Task prompt:
Which lines of the records contain the word "empresa"? Copy each one.
::::::::
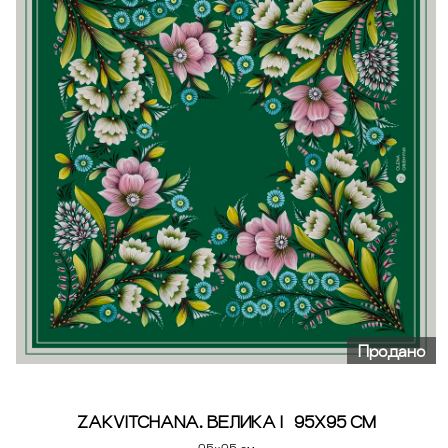
Продано
ZAKVITCHANA. ВЕЛИКА | 95Х95 СМ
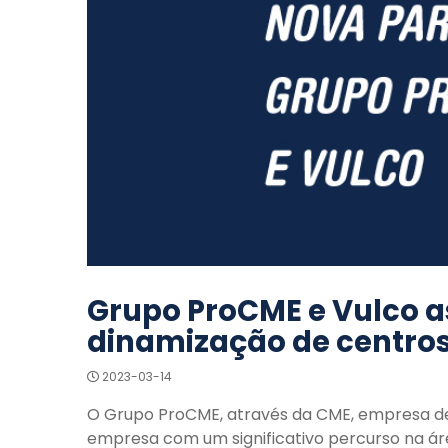
Grupo ProCME e Vulco a
dinamização de centro
2023-03-14
O Grupo ProCME, através da CME, empresa de 
empresa com um significativo percurso na ár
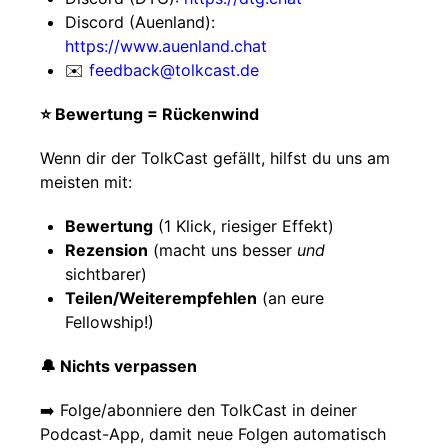
Discord (Auenland):
https://www.auenland.chat
✉️
feedback@tolkcast.de
⭐️ Bewertung = Rückenwind
Wenn dir der TolkCast gefällt, hilfst du uns am
meisten mit:
Bewertung
(1 Klick, riesiger Effekt)
Rezension
(macht uns besser
und
sichtbarer)
Teilen/Weiterempfehlen
(an eure
Fellowship!)
🔔 Nichts verpassen
➡️ Folge/abonniere den TolkCast in deiner
Podcast-App, damit neue Folgen automatisch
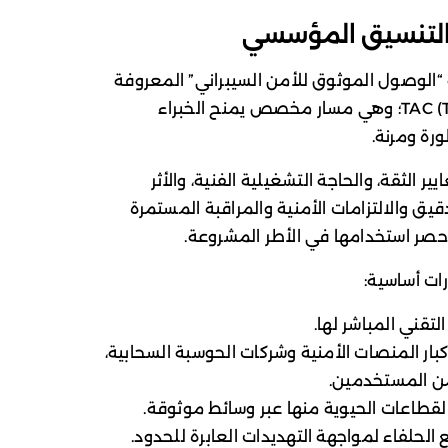
التنسيق المؤسسي
 “الوصول الموثوق للأمن السيبراني” المعروفة
اختصاراً باسم TAC (Trusted Access for Cyber)؛ وهي مسار مخصص يمنح الخبراء
رة ومرنة.
 الثقة، والحاجة التشغيلية الفنية، والأثر
يق والالتزامات الأمنية والمراقبة المستمرة
حصر استخدامها في الأطر المشروعة.
لتقني المباشر لها.
بار المنصات الأمنية وشركات الحوسبة السحابية،
ن المستخدمين.
قطاعات الحيوية منها عبر وسائط موثوقة.
الحلفاء لمواجهة التهديدات العابرة للحدود.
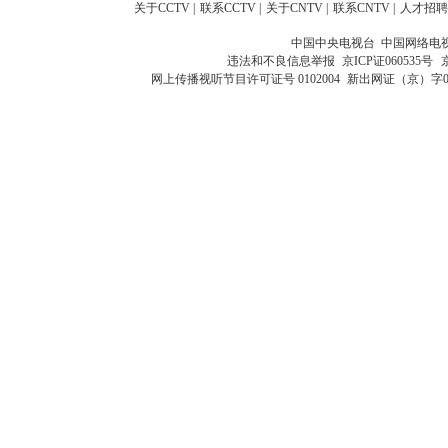
关于CCTV
|
联系CCTV
|
关于CNTV
|
联系CNTV
|
人才招聘
中国中央电视台 中国网络电
违法和不良信息举报
京ICP证060535号
网上传播视听节目许可证号 0102004
新出网证（京）字0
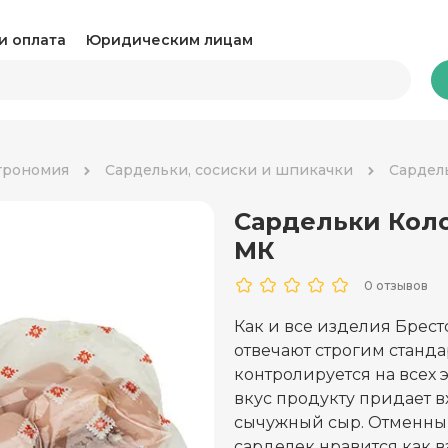
и оплата
Юридическим лицам
Бакалея
трономия
Сардельки, сосиски и шпикачки
Сардел
Сардельки Коло
Какао и горячий шоколад
Ка
МК
Консервация
Ко
0 отзывов
Крупы, паста и макароны
Му
Как и все изделия Брест
отвечают строгим станда
Овощные консервы
Ра
контролируется на всех 
Соль, сахар и специи
вкус продукту придает в
Соу
сычужный сыр. Отменный
Сухари и снеки
Ча
сарделек нравится как в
::::::::
Solution below:
O Grupo ProCME, através da CME, empresa de 
empresa com um significativo percurso na ár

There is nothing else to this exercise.